Według raportu Komisji Europejskiej do polskiego budżetu nie wpływa ponad 1/4 dochodów z tytułu podatku VAT.
- Mimo to, Polska jest w środku stawki na tle innych krajów Unii - mówi gość.
- U nas, straty na podatku VAT to jest około 25 procent, natomiast u liderów tego rankingu, takich jak Szwecja, czy Finlandia, jest to zaledwie 4 procent. Natomiast w najbardziej patologicznym układzie znalazła się Rumunia, gdzie jest to ponad 40 procent - dodaje.
- Trzeba powiedzieć, że jest bardzo źle ponieważ 9 mld zł, które wskazują instytucja finansowe w Polsce, gdyż są to dla nas niewyobrażalne kwoty pieniędzy. A więc, powinno być dużo lepiej, ale bywa też dużo gorzej – tłumaczy.
Walka z wyłudzeniami podatku VAT nie jest łatwa
Jak mówi gość PR 24, nie wszystkie elementy systemu da się kontrolować, skala problemu jest zbyt duża i ograniczone zasoby służb kontroli nie są w stanie sobie z nią poradzić. Minister Finansów, Paweł Szałamacha, zapowiada uszczelnienie systemu podatkowego i wprowadzenie nowych mechanizmów kontroli.

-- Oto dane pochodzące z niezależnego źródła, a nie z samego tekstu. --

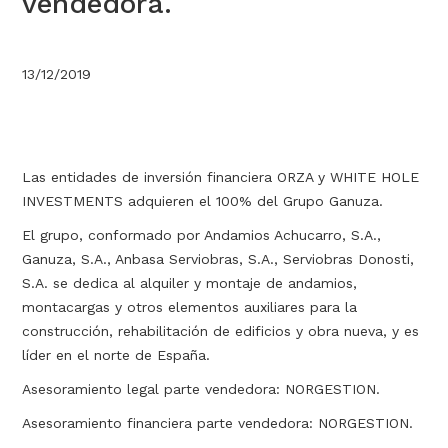
vendedora.
13/12/2019
Las entidades de inversión financiera ORZA y WHITE HOLE
INVESTMENTS adquieren el 100% del Grupo Ganuza.
El grupo, conformado por Andamios Achucarro, S.A.,
Ganuza, S.A., Anbasa Serviobras, S.A., Serviobras Donosti,
S.A. se dedica al alquiler y montaje de andamios,
montacargas y otros elementos auxiliares para la
construcción, rehabilitación de edificios y obra nueva, y es
líder en el norte de España.
Asesoramiento legal parte vendedora: NORGESTION.
Asesoramiento financiera parte vendedora: NORGESTION.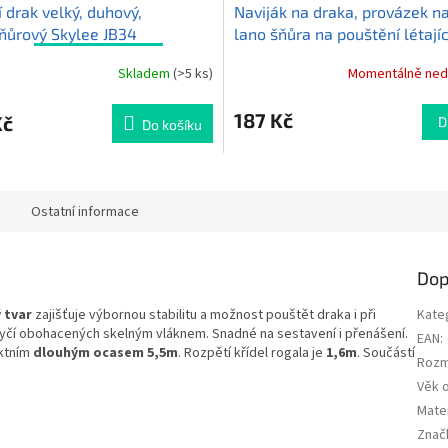
í drak velký, duhový,
Naviják na draka, provázek na
ňůrový Skylee JB34
lano šňůra na pouštění létají
30cm
+ 100 m nylonový
draka Skylee 15C 150m
Skladem
(>5 ks)
Momentálně ned
né
Průměrné
s rukojetí
ní
hodnocení
u
produktu
187 Kč
Kč
D
Do košíku
je
5,0
z
5
ek.
hvězdiček.
Ostatní informace
Dop
 tvar
zajišťuje výbornou stabilitu a možnost pouštět draka i při
Kate
 tyčí obohacených skelným vláknem. Snadné na sestavení i přenášení.
EAN
:
ektním
dlouhým ocasem 5,5m
. Rozpětí křídel rogala je
1,6m
. Součástí
Rozm
Věk 
Mater
Znač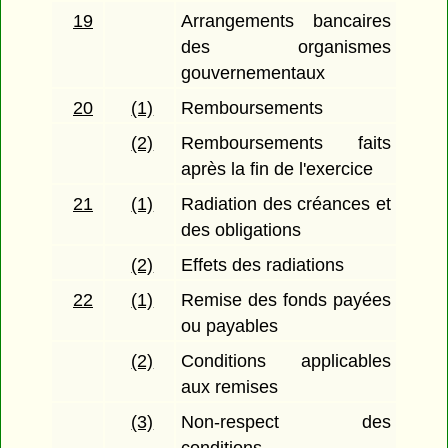
19
Arrangements bancaires
des organismes
gouvernementaux
20
(1)
Remboursements
(2)
Remboursements faits
après la fin de l'exercice
21
(1)
Radiation des créances et
des obligations
(2)
Effets des radiations
22
(1)
Remise des fonds payées
ou payables
(2)
Conditions applicables
aux remises
(3)
Non-respect des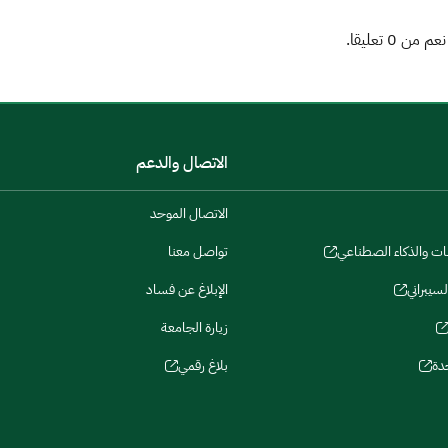
الاتصال والدعم
الاتصال الموحد
نات والذكاء الصطناعي
تواصل معنا
لسيبراني
الإبلاغ عن فساد
زيارة الجامعة
دة
بلاغ رقمي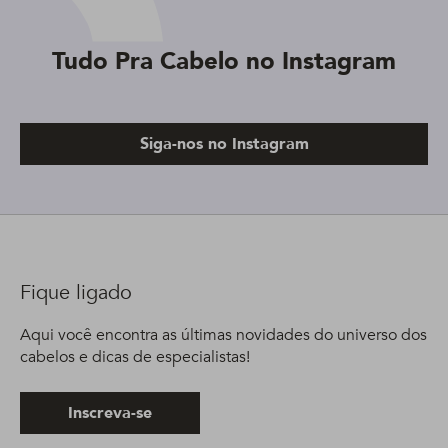
Tudo Pra Cabelo no Instagram
Siga-nos no Instagram
Fique ligado
Aqui você encontra as últimas novidades do universo dos
cabelos e dicas de especialistas!
Inscreva-se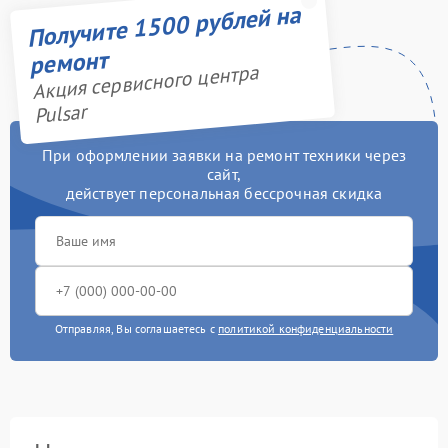
Получите 1500 рублей на
ремонт
Акция сервисного центра
Pulsar
При оформлении заявки на ремонт техники через
сайт,
действует персональная бессрочная скидка
Отправляя, Вы соглашаетесь с
политикой конфиденциальности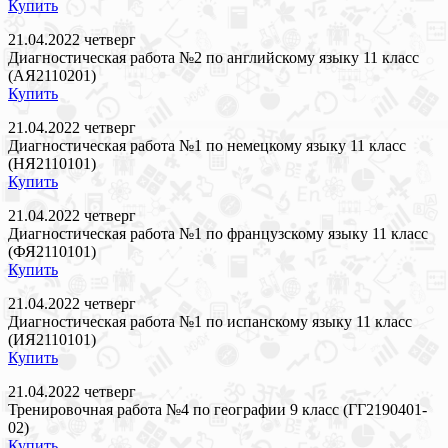
Купить
21.04.2022 четверг
Диагностическая работа №2 по английскому языку 11 класс
(АЯ2110201)
Купить
21.04.2022 четверг
Диагностическая работа №1 по немецкому языку 11 класс
(НЯ2110101)
Купить
21.04.2022 четверг
Диагностическая работа №1 по французскому языку 11 класс
(ФЯ2110101)
Купить
21.04.2022 четверг
Диагностическая работа №1 по испанскому языку 11 класс
(ИЯ2110101)
Купить
21.04.2022 четверг
Тренировочная работа №4 по географии 9 класс (ГГ2190401-
02)
Купить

- Deklaracje, które pojawiają się ostatnio, aby uszczelnić system i wyeliminować wszelkie patologie z polskiego rynku są jak najbardziej pozytywne. Natomiast, zagłębiając się w szczegóły, to mam wrażenie, że pewne rozwiązania, które są proponowane w projekcie nowej ustawy o podatku VAT, są nie do końca przemyślane. Centralny Rejestr Faktur, czy mechanizm podzielonej płatności, to wszystko jest w swoim założeniu skuteczne i dobre, natomiast w praktyce może to doprowadzić do sytuacji, gdy przedsiębiorcy nie będą mogli w porę dostosować się do nowych mechanizmów, co otworzy przestępcom drzwi bardzo szeroko – uważa Stefan Majerowski.
Przed odpowiedzialnością z tytułu umów z nieuczciwymi kontrahentami, podatników może uchronić przede wszystkim weryfikacja partnerów biznesowych jeszcze przed nawiązaniem współpracy, a także dokładna ocena ryzyka.